Mojo de Ajo Shrimp Pasta is a Mexican inspired version of Spaghetti Aglio e Olio. Pasta tossed in Mojo de Ajo (garlic oil), topped with succulent shrimp, chili flakes and fresh parsley or cilantro.
Cook the spaghetti per the instructions on its box. Drain and set aside.
Put butter, garlic and olive oil in a small saucepan. Place the pan over low heat. Stir frequently, scraping the bottom of the pan as you stir. Continue cooking the garlic over very low heat. This will slow-roast the garlic as opposed to deep-frying it.
As soon as the garlic starts to turn brown, turn off the heat.

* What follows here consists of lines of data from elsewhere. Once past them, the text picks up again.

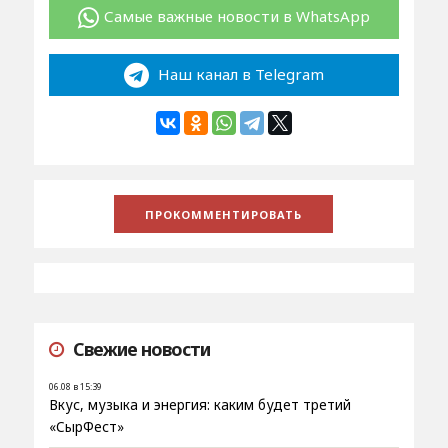
Самые важные новости в WhatsApp
Наш канал в Telegram
Свежие новости
06.08 в 15:39
Вкус, музыка и энергия: каким будет третий
«СырФест»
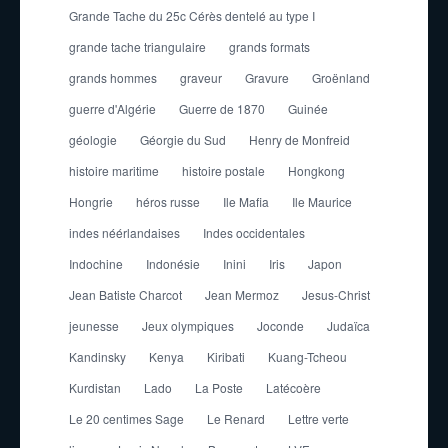
Grande Tache du 25c Cérès dentelé au type I
grande tache triangulaire
grands formats
grands hommes
graveur
Gravure
Groënland
guerre d'Algérie
Guerre de 1870
Guinée
géologie
Géorgie du Sud
Henry de Monfreid
histoire maritime
histoire postale
Hongkong
Hongrie
héros russe
Ile Mafia
Ile Maurice
indes néérlandaises
Indes occidentales
Indochine
Indonésie
Inini
Iris
Japon
Jean Batiste Charcot
Jean Mermoz
Jesus-Christ
jeunesse
Jeux olympiques
Joconde
Judaïca
Kandinsky
Kenya
Kiribati
Kuang-Tcheou
Kurdistan
Lado
La Poste
Latécoère
Le 20 centimes Sage
Le Renard
Lettre verte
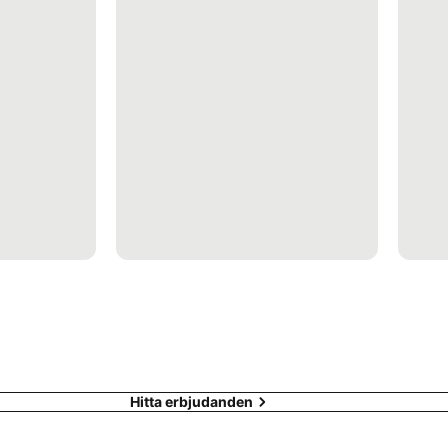
Hitta erbjudanden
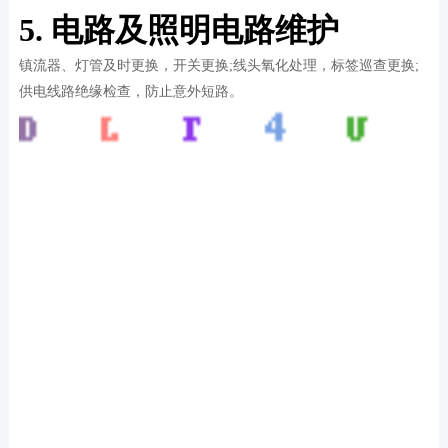
5. 电路及照明电路维护
镇流器、灯管及时更换，开关更换;线头氧化处理，标签巡查更换;
供电线路绝缘检查，防止意外短路。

Add ½ teaspoon of salt and the juice of 1 lime to the garlic and oil mixture, then stir to combine. Set aside.
Place a separate shallow frying pan on your stove-top over medium-high heat. Pour 2 tablespoons of the garlic oil in this frying pan, then pan-fry the shrimp in a couple of batches. It should only take about 30 seconds per side for the shrimp to cook. Set the shrimp aside when fully cooked.
In the same pot that you cooked your pasta with, heat up about 2 tablespoons of the garlic oil over medium heat. Saute the diced onions.
When the onions turn translucent, turn off the heat. Add the pasta and all of the mojo the ajo (the oil AND the garlic). Toss well using a pair of tongs.
Transfer to serving plates. Top with more lime juice, salt, pepper and chili flakes.